Backblaze hard drive stats and time series databases
Backblaze publishes quarterly hard drive statistics. The data files are in CSV format and contain one row per day per drive. The model and capacity are given, as well as a large array of SMART attributes. The SMART data is relatively sparse — most drive models only report a few SMART attributes. A couple potential uses for this dataset:
- Calculate the reliability of different drives. The failure rate can then be taken into account when calculating the lifetime cost of a storage array.
- Use SMART data to predict future drive failures.
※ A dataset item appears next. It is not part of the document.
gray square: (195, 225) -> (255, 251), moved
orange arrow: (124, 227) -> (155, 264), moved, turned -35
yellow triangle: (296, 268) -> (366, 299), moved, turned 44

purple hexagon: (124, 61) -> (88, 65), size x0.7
My goal today, however, was to try out some time series databases. I began importing the data into InfluxDB using a simple script built on influxdb-python, but stopped after I realized it was going to take about 10 hours to run (5k records/sec ingestion rate). Running the import script without actually connecting to InfluxDB was projected at about 2 hours, so it's entirely plausible that the majority of the overhead was on the Python side of things. It would be interesting to rewrite the import script in a lower level language like Rust or Go and see how it compares. I decided not to play around with InfluxDB more today, because I already use it fairly often at work.
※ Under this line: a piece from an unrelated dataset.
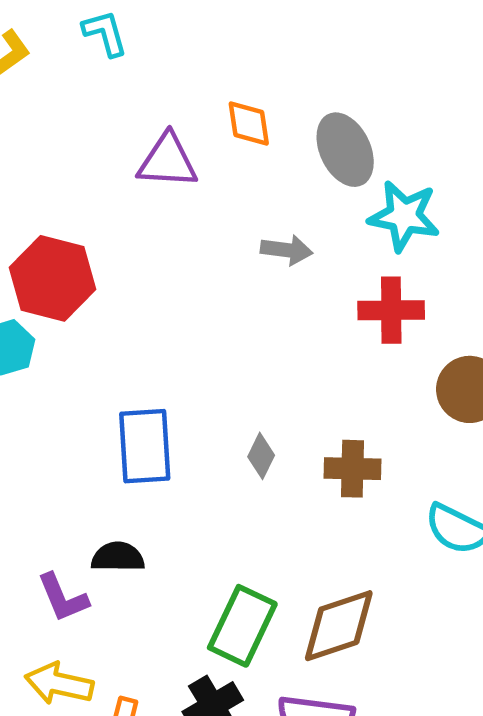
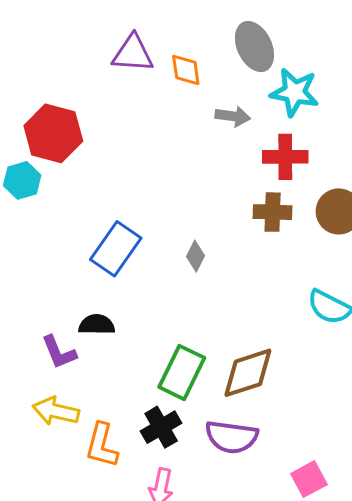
orange diamond: (249, 123) -> (186, 70), moved
gray arrow: (287, 250) -> (233, 116), moved
blue rectangle: (145, 446) -> (116, 249), turned 38
brown cross: (352, 469) -> (273, 212), moved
Next, I tried out TimescaleDB, a Postgres extension for time series data. I've had good experiences with Postgres in the past, so it seemed promising. To import the Backblaze CSV data, I used the timescaledb-parallel-copy program, which chunks the CSV data and runs several COPY
commands in parallel. It took about 45 minutes to import the full dataset (70k records/sec ingestion rate).
TimescaleDB has a neat compression feature that takes advantage of the fact that time series tend to be fairly predictable. They claim to achieve 91-96% compression on real-world datasets. When I tried this out on the Backblaze dataset, the Postgres data directory ended up 53% larger. A VACUUM FULL
did not resolve it. I'm likely doing something wrong. More experimentation needed!